Ancak o sıralarda hala keşfetmemiştim dışarıda koşmayı, ormanda, doğada kaybolmayı. Ne zaman ki dolu dolu oksijeni çekiverdim ciğerlerime, koşu bandıyla işim bitti anında. Koşmayı çok seviyordum zaten, bir şeyin beni manipüle ederek koşturmasına ihtiyacım yoktu ki. Bir duygu tarafından sürüklenmeliydim o noktaya; Frig Vadileri’ndeki kekik kokusunun verdiği dinginlik, Likya’daki muhteşem manzaradan kopup gelen “İyi ki yaşıyorum, iyi ki buradayım.” hissi gibi.

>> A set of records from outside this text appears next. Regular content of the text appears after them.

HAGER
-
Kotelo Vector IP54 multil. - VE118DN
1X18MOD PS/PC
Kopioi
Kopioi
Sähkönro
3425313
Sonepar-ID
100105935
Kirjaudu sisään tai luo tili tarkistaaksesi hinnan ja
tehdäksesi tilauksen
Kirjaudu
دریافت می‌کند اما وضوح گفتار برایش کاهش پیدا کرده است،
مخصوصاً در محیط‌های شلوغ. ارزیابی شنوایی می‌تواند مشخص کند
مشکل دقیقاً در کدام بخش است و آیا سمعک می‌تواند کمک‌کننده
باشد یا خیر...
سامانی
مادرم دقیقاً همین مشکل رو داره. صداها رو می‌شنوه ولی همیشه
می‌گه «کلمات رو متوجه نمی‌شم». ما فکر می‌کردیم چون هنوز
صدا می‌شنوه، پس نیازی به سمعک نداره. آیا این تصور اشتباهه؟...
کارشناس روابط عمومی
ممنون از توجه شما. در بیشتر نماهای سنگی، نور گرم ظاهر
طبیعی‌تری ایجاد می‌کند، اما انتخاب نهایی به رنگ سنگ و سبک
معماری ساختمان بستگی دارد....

Ara sıra misafir olarak gidiyorum spor salonuna ve o zaman da pek yüz yüze gelmemeye çalışıyorum kendi kendine hareket eden o lastik yolla. Ama ters yürümeyi seviyorum. Tamamen yükseltip, koşu bandına karşı kuvvet uygulayarak yürüyor, normalde birincil derecede çalışmayan kaslarımı kullanıyor ve daha fazla güç sarf ediyorum. Aksi takdirde ceza gibi geliyor artık bana onun üzerine çıkmak.
Ceza konusunda pek de yanılmadığımı öğrendim bu yazıyı yazmadan hemen önce. Meğer eski zamanlarda mahkumların cezasını çekmesi için bir araçmış koşu bandının prototipi sayılabilecek alet. 19. yy’da özellikle İngiltere’deki hapishanelerde pek fazla kullanılıyormuş. Mahkumlar her gün en az 6 saat boyunca adım atıyor ve bu sırada da su pompalanmasına ya da buğday öğütülmesine yardımcı oluyorlarmış. Aslında farkında olmadan faydalı bir iş yapıyorlarmış.

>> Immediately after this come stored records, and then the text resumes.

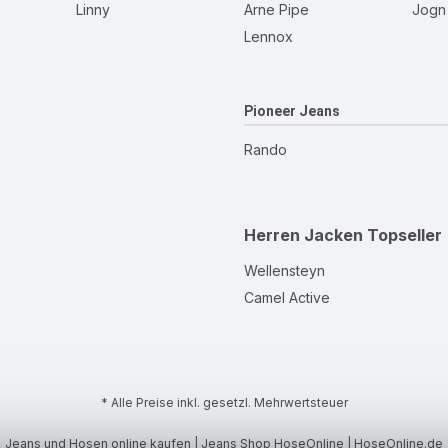
Linny
Arne Pipe
Jogn
Lennox
Pioneer Jeans
Rando
Herren Jacken
Topseller
Wellensteyn
Camel Active
* Alle Preise inkl. gesetzl. Mehrwertsteuer
Jeans und Hosen online kaufen | Jeans Shop HoseOnline | HoseOnline.de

Oysa bizler ne yapıyoruz günümüzde; milyonlarca TL’yi hiç gitmeyeceğimiz spor salonlarına ödüyor, zayıfsak kardiyo çalışması yapmaya gerek duymuyor, ağırlık çalışmanın erkeklere özgü bir faaliyet olduğuna inanıyor, esnemeyi sadece kızların yapması gerektiği konusunda bahane üzerine bahane üretiyoruz. Abartmıyorum, gerçekten yapıyoruz.
Kendimizi cezalandırmaktan vazgeçsek mi, ne dersiniz? Vardır bir yerlerde keyif alarak yapacağımız bir şeyler. Bulunca haber verir misiniz ?: [email protected]
Bunları unutmayalım:
*Bu hafta sonu (13 Aralık ) yapılacak Geyik Koşusu.
**19 Aralık’taki Longest Night / Run or Ride Gece Koşusu.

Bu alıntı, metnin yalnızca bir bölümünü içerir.